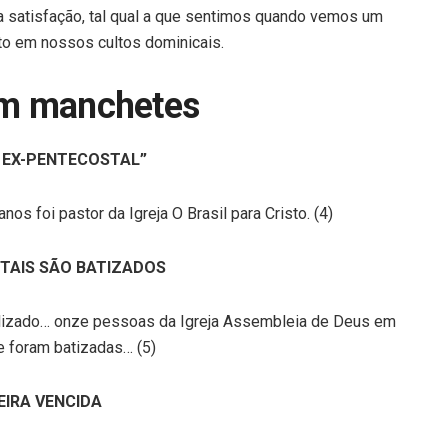
a satisfação, tal qual a que sentimos quando vemos um
to em nossos cultos dominicais.
em manchetes
 EX-PENTECOSTAL”
nos foi pastor da Igreja O Brasil para Cristo. (4)
TAIS SÃO BATIZADOS
alizado… onze pessoas da Igreja Assembleia de Deus em
 foram batizadas… (5)
EIRA VENCIDA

EXERCISE INSTRUCTIONS -
Your answer should be a number only: the count of lines above in which the string "Igreja" appears.

OUTPUT OF THE EXERCISE -
2